8 Aug 2024 | Shuai He*, Guoheng Sun*, Zhenyu Shen, Ang Li†
The paper "What Matters in Transformers? Not All Attention is Needed" by Shwai He, Guoheng Sun, Zhenyu Shen, and Ang Li explores the redundancy in Transformer-based large language models (LLMs) and proposes methods to reduce this redundancy without compromising performance. The authors investigate the redundancy across different modules, including Blocks, MLP layers, and Attention layers. They find that while Attention layers are essential for transformers, a significant portion of them exhibit high similarity and can be pruned without affecting performance. This leads to reduced memory and computational costs.
The paper introduces a similarity-based metric to measure redundancy and proposes two pruning techniques: Block Drop and Layer Drop. Block Drop removes entire blocks, while Layer Drop focuses on individual layers. The authors also propose Joint Layer Drop, which jointly drops both Attention and MLP layers, achieving higher dropping ratios and improved performance.
Experiments on models like Llama-2-70B and Mistral-7B demonstrate that dropping up to 50% of Attention layers does not significantly impact performance. Additionally, the proposed methods show robustness to different calibration datasets and sample sizes. The authors conclude that their findings provide valuable insights for designing more efficient network architectures and suggest future research directions, such as optimizing training processes and exploring alternatives to Attention layers.The paper "What Matters in Transformers? Not All Attention is Needed" by Shwai He, Guoheng Sun, Zhenyu Shen, and Ang Li explores the redundancy in Transformer-based large language models (LLMs) and proposes methods to reduce this redundancy without compromising performance. The authors investigate the redundancy across different modules, including Blocks, MLP layers, and Attention layers. They find that while Attention layers are essential for transformers, a significant portion of them exhibit high similarity and can be pruned without affecting performance. This leads to reduced memory and computational costs.
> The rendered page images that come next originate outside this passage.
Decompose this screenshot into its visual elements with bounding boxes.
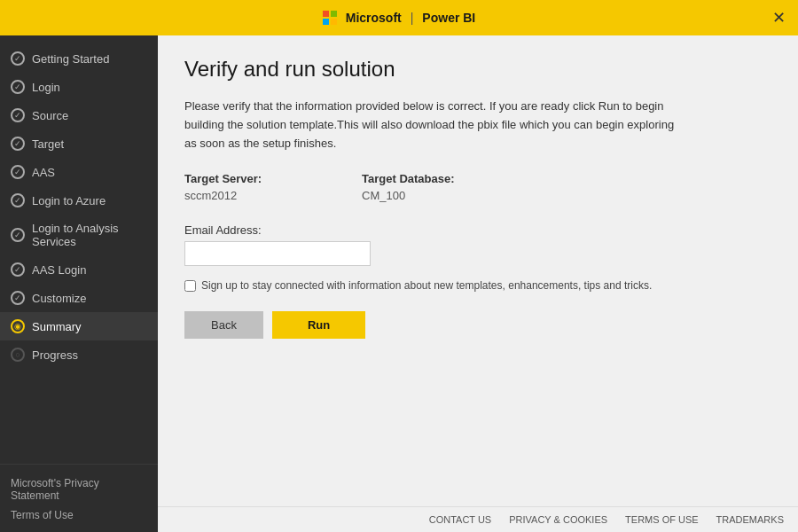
check-icon-login-analysis: ✓	[11, 228, 25, 242]
target-server-group: Target Server: sccm2012	[184, 172, 291, 218]
signup-label: Sign up to stay connected with informati…	[201, 278, 652, 293]
sidebar-item-login[interactable]: ✓ Login	[0, 73, 158, 101]
signup-checkbox[interactable]	[184, 280, 196, 292]
check-icon-login-azure: ✓	[11, 193, 25, 207]
check-icon-login: ✓	[11, 80, 25, 94]
target-database-value: CM_100	[362, 189, 468, 202]
run-button[interactable]: Run	[272, 311, 365, 339]
sidebar-label-aas: AAS	[32, 166, 55, 179]
sidebar-label-source: Source	[32, 109, 68, 122]
check-icon-summary: ◉	[11, 319, 25, 333]
sidebar-label-getting-started: Getting Started	[32, 52, 109, 66]
sidebar-item-customize[interactable]: ✓ Customize	[0, 284, 158, 312]
sidebar-label-summary: Summary	[32, 320, 82, 333]
sidebar-item-login-azure[interactable]: ✓ Login to Azure	[0, 186, 158, 215]
sidebar-item-summary[interactable]: ◉ Summary	[0, 312, 158, 340]
check-icon-target: ✓	[11, 137, 25, 151]
server-database-row: Target Server: sccm2012 Target Database:…	[184, 172, 771, 218]
check-icon-getting-started: ✓	[11, 51, 25, 66]
content-body: Verify and run solution Please verify th…	[158, 35, 798, 506]
content-area: Verify and run solution Please verify th…	[158, 35, 798, 532]
separator: |	[411, 11, 414, 25]
terms-of-use-link[interactable]: Terms of Use	[11, 505, 147, 525]
sidebar-label-aas-login: AAS Login	[32, 263, 86, 277]
sidebar-item-login-analysis[interactable]: ✓ Login to Analysis Services	[0, 215, 158, 255]
signup-checkbox-row: Sign up to stay connected with informati…	[184, 278, 771, 293]
check-icon-aas: ✓	[11, 165, 25, 179]
privacy-statement-link[interactable]: Microsoft's Privacy Statement	[11, 473, 147, 505]
button-row: Back Run	[184, 311, 771, 339]
microsoft-logo-icon	[323, 11, 337, 25]
target-database-label: Target Database:	[362, 172, 468, 185]
sidebar: ✓ Getting Started ✓ Login ✓ Source ✓ Tar…	[0, 35, 158, 532]
contact-us-link[interactable]: CONTACT US	[429, 514, 492, 525]
description-text: Please verify that the information provi…	[184, 98, 681, 153]
product-label: Power BI	[422, 11, 475, 25]
check-icon-aas-login: ✓	[11, 262, 25, 277]
microsoft-label: Microsoft	[346, 11, 402, 25]
trademarks-link[interactable]: TRADEMARKS	[716, 514, 784, 525]
target-server-label: Target Server:	[184, 172, 291, 185]
privacy-cookies-link[interactable]: PRIVACY & COOKIES	[509, 514, 607, 525]
email-field-group: Email Address:	[184, 223, 771, 266]
sidebar-label-progress: Progress	[32, 348, 78, 362]
email-input[interactable]	[184, 241, 371, 266]
sidebar-footer: Microsoft's Privacy Statement Terms of U…	[0, 464, 158, 532]
back-button[interactable]: Back	[184, 311, 263, 339]
sidebar-item-getting-started[interactable]: ✓ Getting Started	[0, 44, 158, 73]
check-icon-customize: ✓	[11, 291, 25, 305]
main-layout: ✓ Getting Started ✓ Login ✓ Source ✓ Tar…	[0, 35, 798, 532]
sidebar-label-login-azure: Login to Azure	[32, 194, 106, 207]
top-bar-center: Microsoft | Power BI	[323, 11, 476, 25]
sidebar-item-target[interactable]: ✓ Target	[0, 129, 158, 158]
check-icon-progress: ○	[11, 348, 25, 362]
content-footer: CONTACT US PRIVACY & COOKIES TERMS OF US…	[158, 506, 798, 532]
target-server-value: sccm2012	[184, 189, 291, 202]
close-button[interactable]: ✕	[772, 10, 786, 26]
top-bar: Microsoft | Power BI ✕	[0, 0, 798, 35]
sidebar-label-customize: Customize	[32, 292, 86, 305]
sidebar-item-aas-login[interactable]: ✓ AAS Login	[0, 255, 158, 284]
sidebar-item-progress[interactable]: ○ Progress	[0, 340, 158, 369]
sidebar-item-aas[interactable]: ✓ AAS	[0, 158, 158, 186]
check-icon-source: ✓	[11, 108, 25, 122]
sidebar-label-target: Target	[32, 137, 64, 151]
sidebar-item-source[interactable]: ✓ Source	[0, 101, 158, 129]
email-label: Email Address:	[184, 223, 771, 237]
target-database-group: Target Database: CM_100	[362, 172, 468, 218]
sidebar-label-login: Login	[32, 81, 60, 94]
page-title: Verify and run solution	[184, 57, 771, 82]
sidebar-label-login-analysis: Login to Analysis Services	[32, 222, 147, 248]
terms-of-use-footer-link[interactable]: TERMS OF USE	[625, 514, 699, 525]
The paper introduces a similarity-based metric to measure redundancy and proposes two pruning techniques: Block Drop and Layer Drop. Block Drop removes entire blocks, while Layer Drop focuses on individual layers. The authors also propose Joint Layer Drop, which jointly drops both Attention and MLP layers, achieving higher dropping ratios and improved performance.
Experiments on models like Llama-2-70B and Mistral-7B demonstrate that dropping up to 50% of Attention layers does not significantly impact performance. Additionally, the proposed methods show robustness to different calibration datasets and sample sizes. The authors conclude that their findings provide valuable insights for designing more efficient network architectures and suggest future research directions, such as optimizing training processes and exploring alternatives to Attention layers.